Location: Molecular Plant Pathology LaboratoryTitle: Relationship of bacterial growth and chemical events in the leaf apoplast during susceptible and resistant interactions Author
|Mock, Norton - Retired ARS Employee|
|Averyanov, Andrey - Collaborator|
Submitted to: Physiological and Molecular Plant Pathology
Publication Type: Peer Reviewed Journal
Publication Acceptance Date: 11/14/2017
Publication Date: 11/20/2017
Citation: Baker, C.J., Mock, N.M., Averyanov, A.A. 2017. Relationship of bacterial growth and chemical events in the leaf apoplast during susceptible and resistant interactions . Physiological and Molecular Plant Pathology. 102:17-23. 10.1016/j.pmpp.2017.11.005.
DOI: https://doi.org/10.1016/j.pmpp.2017.11.005 Interpretive Summary: Bacterial plant diseases cause major damage to crops each year and the cost of controlling them adds greatly to production costs and often involves antibiotics which are a public concern. The plant leaf apoplast, which is the cell wall region just outside the plant cell itself, is the first line of defense against most aerial pathogens. In this study we correlated bacterial growth with early chemical responses in the apoplast during the first 10 h of three types of interactions: saprophytic, susceptible, or resistant. This information defines the time by which control measures need to be engaged, and will benefit plant scientists and breeders who are devising new strategies to improve disease resistance in plants as well as decrease the use of chemical pesticides and antibiotics.
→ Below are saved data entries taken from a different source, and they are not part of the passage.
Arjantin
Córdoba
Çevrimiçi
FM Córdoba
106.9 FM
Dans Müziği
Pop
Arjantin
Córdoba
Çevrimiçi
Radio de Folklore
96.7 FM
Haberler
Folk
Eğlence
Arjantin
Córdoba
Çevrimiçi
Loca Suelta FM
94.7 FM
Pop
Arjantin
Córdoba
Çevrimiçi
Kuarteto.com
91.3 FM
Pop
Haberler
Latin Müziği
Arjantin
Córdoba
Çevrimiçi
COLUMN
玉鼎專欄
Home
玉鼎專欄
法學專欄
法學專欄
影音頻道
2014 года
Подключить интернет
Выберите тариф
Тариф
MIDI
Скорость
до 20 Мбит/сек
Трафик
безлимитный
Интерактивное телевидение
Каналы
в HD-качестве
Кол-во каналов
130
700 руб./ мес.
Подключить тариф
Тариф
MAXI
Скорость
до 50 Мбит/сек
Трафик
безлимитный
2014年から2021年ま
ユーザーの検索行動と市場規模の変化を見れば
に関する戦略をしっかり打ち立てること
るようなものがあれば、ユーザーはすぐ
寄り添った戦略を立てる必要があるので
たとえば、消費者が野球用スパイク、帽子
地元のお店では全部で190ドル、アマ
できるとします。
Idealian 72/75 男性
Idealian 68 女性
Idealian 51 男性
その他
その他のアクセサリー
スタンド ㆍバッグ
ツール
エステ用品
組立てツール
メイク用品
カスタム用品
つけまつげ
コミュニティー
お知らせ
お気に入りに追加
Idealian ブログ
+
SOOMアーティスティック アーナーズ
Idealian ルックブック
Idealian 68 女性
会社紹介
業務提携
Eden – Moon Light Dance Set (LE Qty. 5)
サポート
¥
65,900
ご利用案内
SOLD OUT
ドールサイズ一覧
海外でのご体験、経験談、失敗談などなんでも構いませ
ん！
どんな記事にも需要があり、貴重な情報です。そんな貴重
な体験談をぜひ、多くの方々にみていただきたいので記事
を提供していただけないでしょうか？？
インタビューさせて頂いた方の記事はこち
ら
Technical Abstract: The leaf apoplast is the first battleground for plant pathogens invading via stomata. The apoplast is the border just outside the cell membrane and in a leaf, much of the apoplast is in direct contact or near the air space within the leaf. It is one of the most accessible parts of the plant for the study of early events in the bacteria/plant interactions and likewise it offers lucrative possibilities for plant disease control. Recent studies have shown that several phenolics respond to bacterial infection within the first few hours after inoculation. Two in particular, acetovanillone and acetosyringone, vary in their timing and concentrations depending on the type of interaction: saprophytic, susceptible, or resistant. A second phase occurs in pathogenic interactions, about 10 h post inoculation, and involves a dramatic increase of chlorogenic acid into the apoplast. Chlorogenic acid is stored in the plant vacuole and its appearance indicates leakage across the apoplast/symplast (A/S) barrier, which in turn is likely to affect bacterial growth. Therefore we have tried to correlate bacterial multiplication with these chemical events in the three types of interactions. The oxidative environment of the apoplast during these early periods suggests that these phenolic compounds may influence the redox environment and directly inhibit bacterial multiplication during certain periods of the interactions.